Their sincerity, though, is hard to gauge. This is no normal class, despite the Harry Potter books in Arabic on the shelves.
Ammar’s pupils wear bright yellow jumpsuits with plastic sandals and white identity bracelets around their wrists. They are among the rapidly multiplying number of child fighters held in the Camp Cropper detention centre near Baghdad airport.
The children, who are aged between 11 and 17, stand accused of offences ranging from acting as lookouts for kidnappers to planting bombs and shooting soldiers. The US military is sending them to school to reeducate them, to rid them of jihadist cant, to clear their brainwashed heads of, for example, the notion that Saddam was a glorious leader who defied an evil and aggressive superpower .

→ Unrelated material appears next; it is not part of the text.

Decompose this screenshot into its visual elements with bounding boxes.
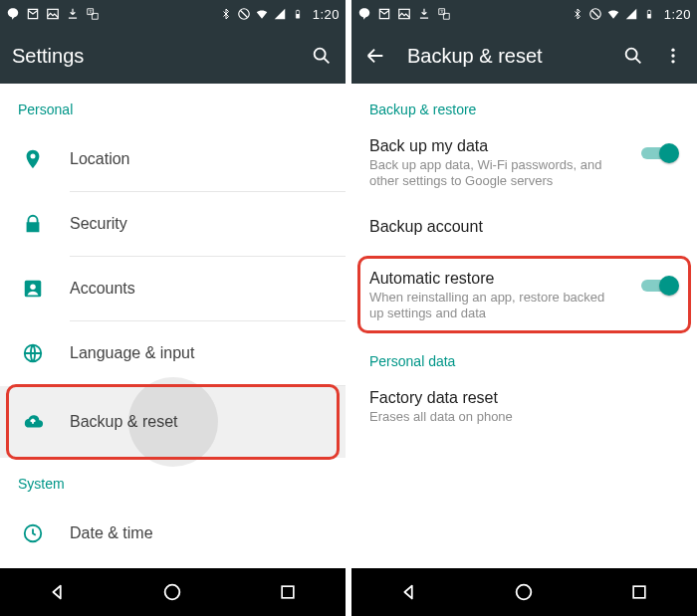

“We want them to be able to think for themselves so they’ll pick up a book instead of an AK47,” says Brigadier General Mike Nevin, the centre’s commander.
Iraq’s children are among the worst victims of the war, a generation brutalised and traumatised by the constant violence.
The detention centre is a daunting place for a teenager. Dubbed Remembrance II or R2, is a maze of formidable five-metre-high (17ft) mesh fences topped by coiled razor wire, floodlights and watchtowers. From metal catwalks armed guards look down on concrete-floored pens where surly detainees in yellow jumpsuits linger outside their huts in the baking heat. Nobody has escaped yet.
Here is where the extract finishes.